Matthew Henry says in his commentary, "Christ keeps no servants to be idle: they have received their all from him, and have nothing they can call their own but sin. Our receiving from Christ is in order to our working for him. The manifestation of the Spirit is given to every man to profit withal. The day of account comes at last. We must all be reckoned with as to what good we have got to our own souls, and have done to others, by the advantages we have enjoyed. It is not meant that the improving of natural powers can entitle a man to Divine grace. It is the real Christian's liberty and privilege to be employed as his Redeemer's servant, in promoting his glory, and the good of his people: the love of Christ constrains him to live no longer to himself, but to Him that died for him, and rose again. Those who think it impossible to please God, and in vain to serve him, will do nothing to purpose in religion. They complain that He requires of them more than they are capable of, and punishes them for what they cannot help. Whatever they may pretend, the fact is, they dislike the character and work of the Lord. The slothful servant is sentenced to be deprived of his talent. This may be applied to the blessings of this life; but rather to the means of grace. Those who know not the day of their visitation, shall have the things that belong to their peace hid from their eyes. His doom is, to be cast into outer darkness. It is a usual way of expressing the miseries of the damned in hell. Here, as in what was said to the faithful servants, our Saviour goes out of the parable into the thing intended by it, and this serves as a key to the whole. Let us not envy sinners, or covet any of their perishing possessions."
Some final thoughts...
It grieves me to see people in churches who have talents and abilities, but are not allowed to use them for the Lord. To the opposite extreme, it grieves me when people are made to feel guilty if they do not volunteer for every job, and are not at the church every time the doors open. I've seen so many Christians become burned out over their "forced labors." It grieves me to see preachers and ministries placing so much importance on tithing and giving, stressing it to the point that people feel guilty and shameful if they cannot give. It also grieves me when preachers take advantage of the poor by promising great financial gain if they give to their ministry, and promising ruin if they do not. God wants us to give with a cheerful and willing heart and not out of necessity, selfish gain, or grudgingly. Like all of the other commandments and words of the prophets (this includes tithing), Jesus said that they all hang on these two commandments, "Thou shalt love the Lord thy God with all thy heart, and with all thy soul, and with all thy mind..... Thou shalt love thy neighbor as thyself." (Matthew 22:36-40).

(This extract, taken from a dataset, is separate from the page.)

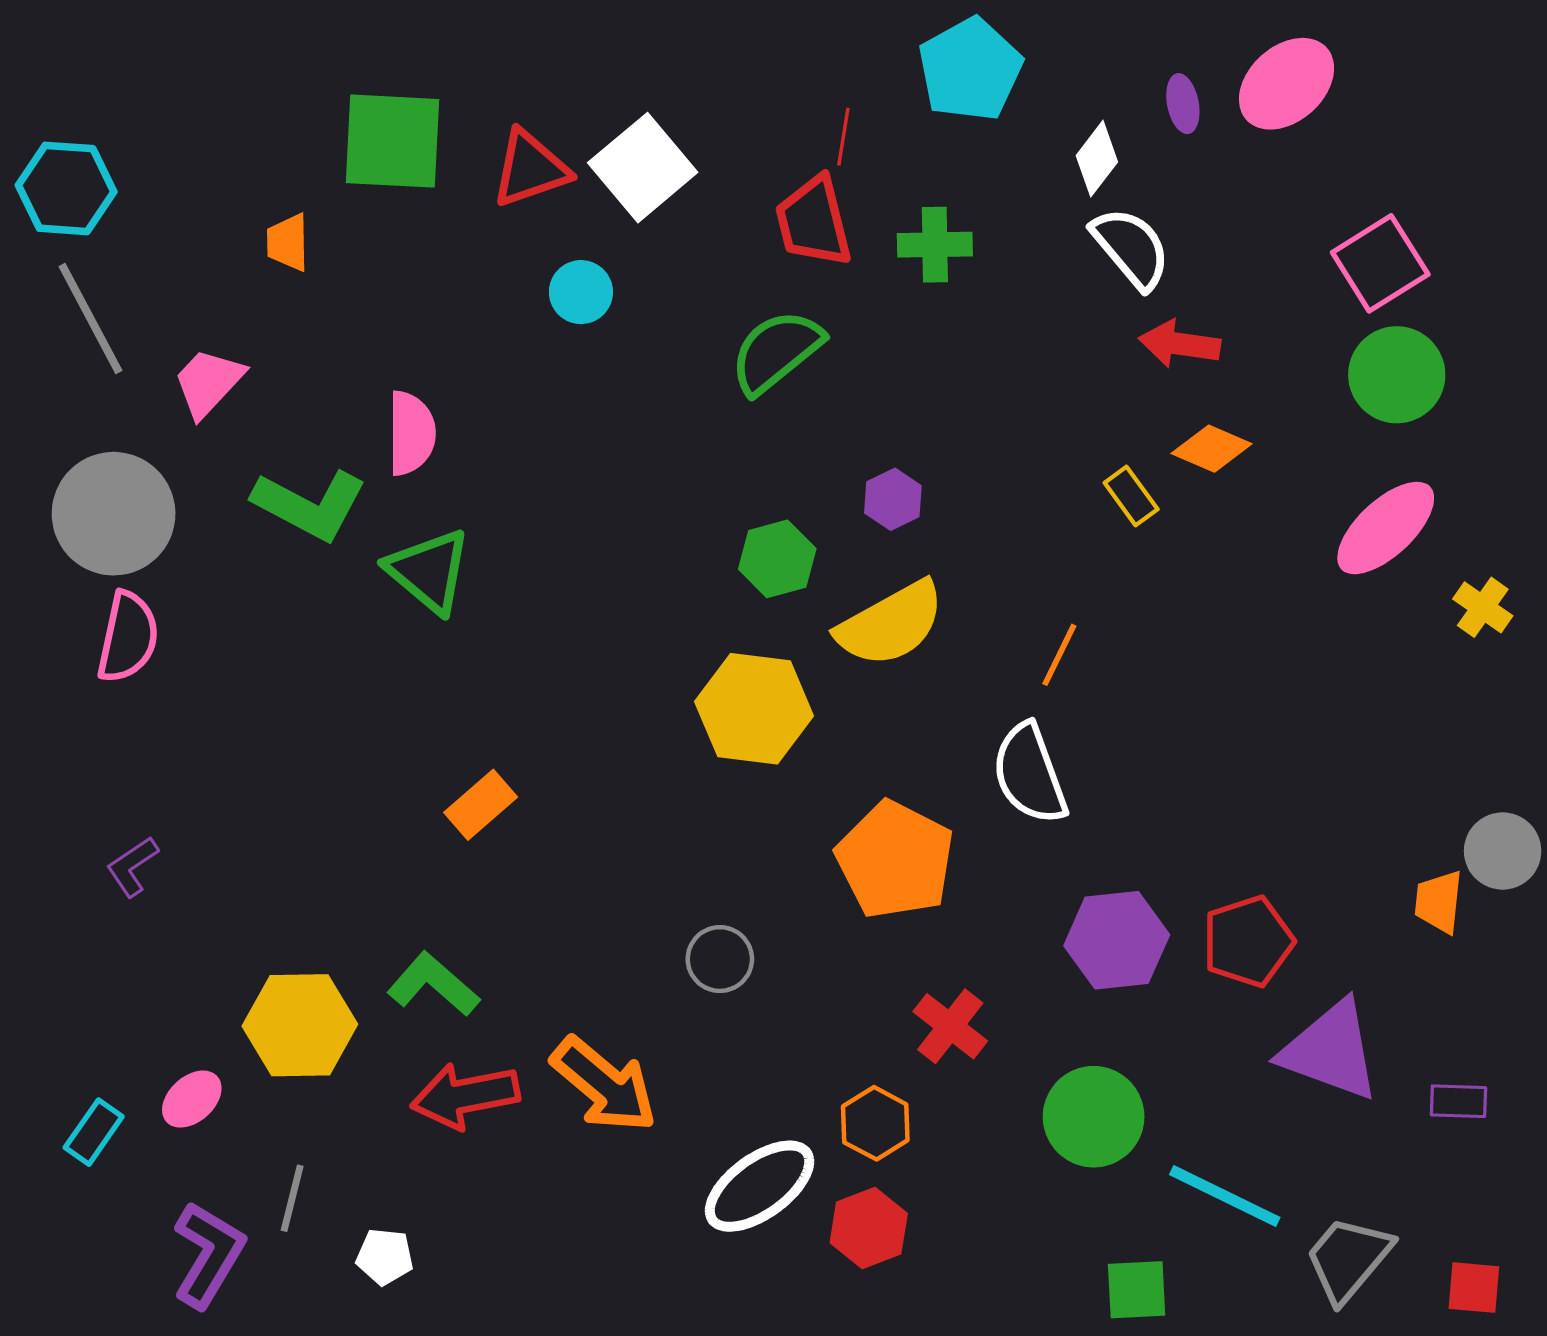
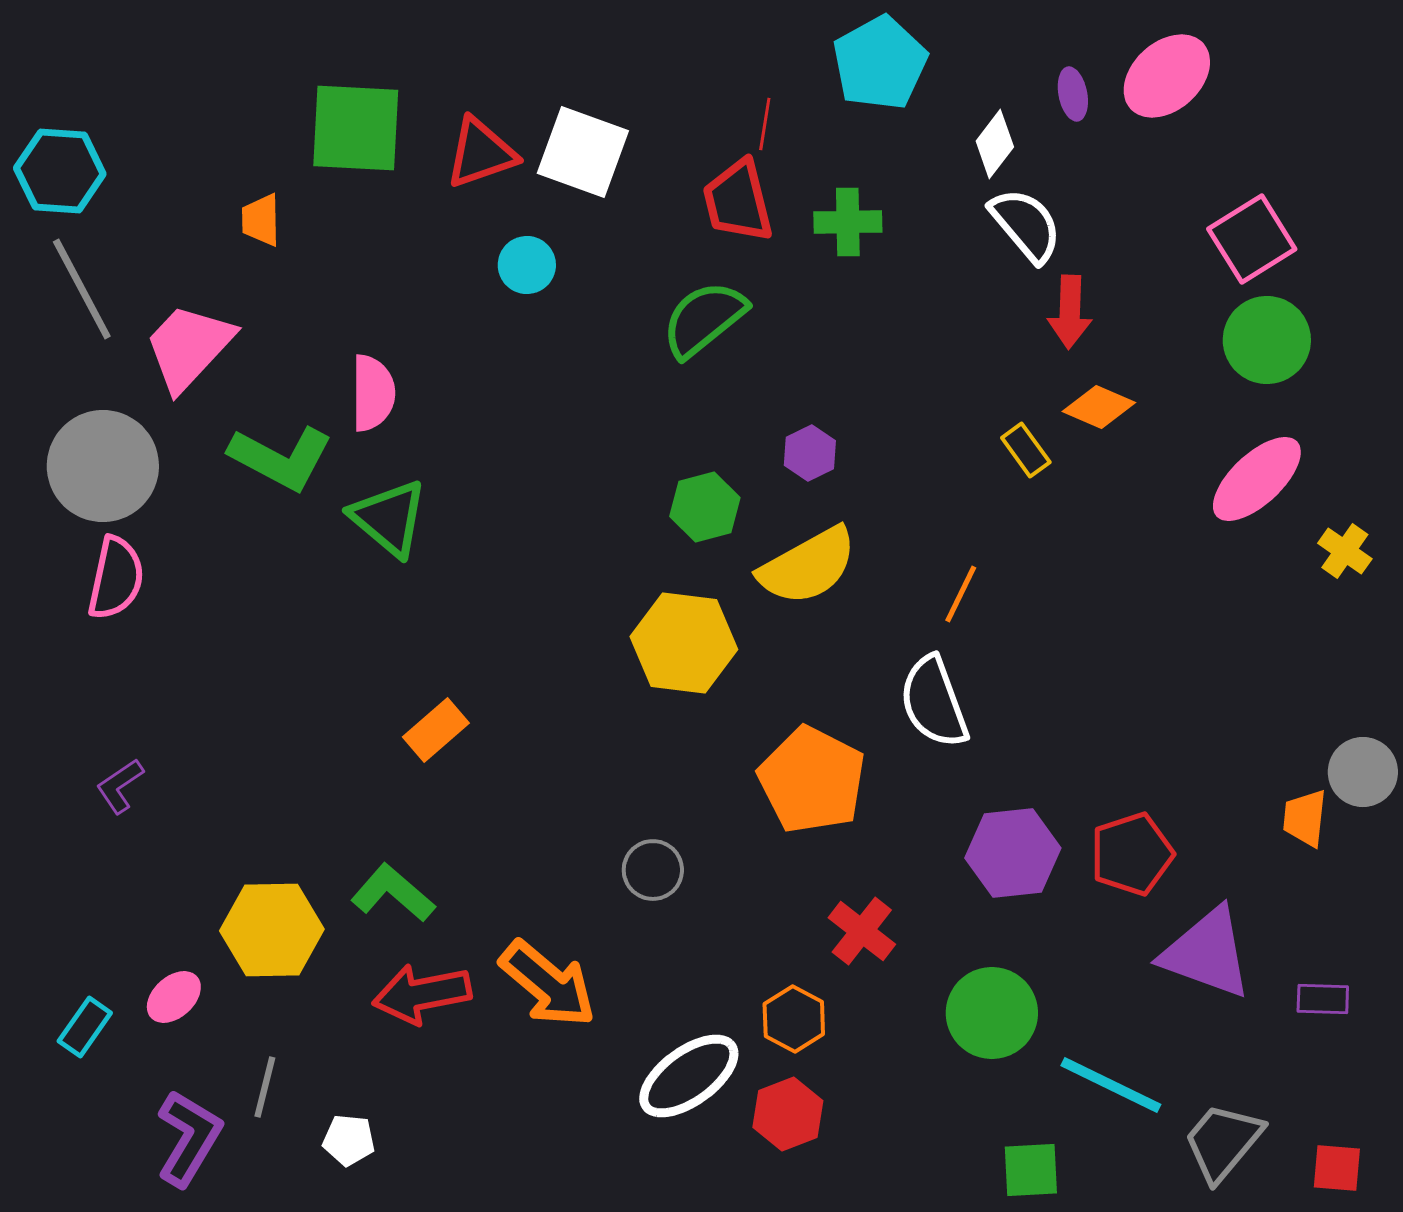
white square: (643, 168) -> (583, 152), turned -30
red arrow: (1180, 344) -> (1070, 312), turned -96
pink trapezoid: (208, 382) -> (189, 347), size x1.4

The motivation behind everything we do, every act we commit, should be out of love for God and love for our neighbor. Don't let anyone place a guilt trip on you concerning your tithing, and don't let anyone tell you to whom you should give. That is between you and God. Pray and ask God to direct you as to how much you should tithe to the church you attend. Pray concerning other ministries, and pray before giving that God will direct you to give to ministries that will best use the funds to further God's kingdom, by helping the poor and those in need, and by spreading the Gospel of Christ. Secondly, don't let anyone place a guilt trip on you concerning your talents and abilities. God has given you abilities and desires for you to work and labor for Him, and will place on your heart what work He wants you to do. Don't let others override the burden God has given you, and tell you what they feel God wants you to do.